__Exercise description__:
From the line that includes "Can you find aorta?" to the last line of the data, quote each line precisely; both boundary lines belong in the answer.

__Task input__:

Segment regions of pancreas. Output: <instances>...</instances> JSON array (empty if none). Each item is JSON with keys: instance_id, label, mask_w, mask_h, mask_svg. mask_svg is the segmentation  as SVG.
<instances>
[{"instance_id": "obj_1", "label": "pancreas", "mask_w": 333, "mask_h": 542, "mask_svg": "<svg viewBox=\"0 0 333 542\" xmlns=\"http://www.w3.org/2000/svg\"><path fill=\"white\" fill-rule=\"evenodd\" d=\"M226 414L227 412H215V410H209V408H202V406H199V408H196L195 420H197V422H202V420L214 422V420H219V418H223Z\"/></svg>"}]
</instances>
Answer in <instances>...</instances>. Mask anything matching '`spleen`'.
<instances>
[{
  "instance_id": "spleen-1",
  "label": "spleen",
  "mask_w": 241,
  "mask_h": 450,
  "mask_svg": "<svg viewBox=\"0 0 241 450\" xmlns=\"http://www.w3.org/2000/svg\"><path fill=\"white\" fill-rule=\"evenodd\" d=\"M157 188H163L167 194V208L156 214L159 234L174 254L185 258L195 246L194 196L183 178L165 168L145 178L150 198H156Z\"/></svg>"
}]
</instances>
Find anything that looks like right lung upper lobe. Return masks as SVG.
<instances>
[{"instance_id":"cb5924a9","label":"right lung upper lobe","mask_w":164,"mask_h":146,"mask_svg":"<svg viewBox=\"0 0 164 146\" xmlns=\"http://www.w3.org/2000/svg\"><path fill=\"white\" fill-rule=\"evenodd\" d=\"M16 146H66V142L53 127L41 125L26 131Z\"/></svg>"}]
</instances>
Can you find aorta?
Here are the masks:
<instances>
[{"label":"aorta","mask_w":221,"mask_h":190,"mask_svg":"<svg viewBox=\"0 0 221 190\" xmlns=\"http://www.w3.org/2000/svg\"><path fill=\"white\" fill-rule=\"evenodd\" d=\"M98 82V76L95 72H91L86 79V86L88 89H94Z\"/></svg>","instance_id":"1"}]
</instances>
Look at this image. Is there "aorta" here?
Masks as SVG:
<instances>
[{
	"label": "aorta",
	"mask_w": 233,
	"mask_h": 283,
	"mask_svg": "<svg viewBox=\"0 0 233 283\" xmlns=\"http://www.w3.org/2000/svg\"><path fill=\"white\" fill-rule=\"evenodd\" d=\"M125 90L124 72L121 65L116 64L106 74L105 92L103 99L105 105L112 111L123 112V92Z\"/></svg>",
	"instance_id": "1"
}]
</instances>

__Answer section__:
Can you find aorta?
Here are the masks:
<instances>
[{"label":"aorta","mask_w":221,"mask_h":190,"mask_svg":"<svg viewBox=\"0 0 221 190\" xmlns=\"http://www.w3.org/2000/svg\"><path fill=\"white\" fill-rule=\"evenodd\" d=\"M98 82V76L95 72H91L86 79V86L88 89H94Z\"/></svg>","instance_id":"1"}]
</instances>
Look at this image. Is there "aorta" here?
Masks as SVG:
<instances>
[{
	"label": "aorta",
	"mask_w": 233,
	"mask_h": 283,
	"mask_svg": "<svg viewBox=\"0 0 233 283\" xmlns=\"http://www.w3.org/2000/svg\"><path fill=\"white\" fill-rule=\"evenodd\" d=\"M125 90L124 72L121 65L116 64L106 74L105 92L103 99L105 105L112 111L123 112V92Z\"/></svg>",
	"instance_id": "1"
}]
</instances>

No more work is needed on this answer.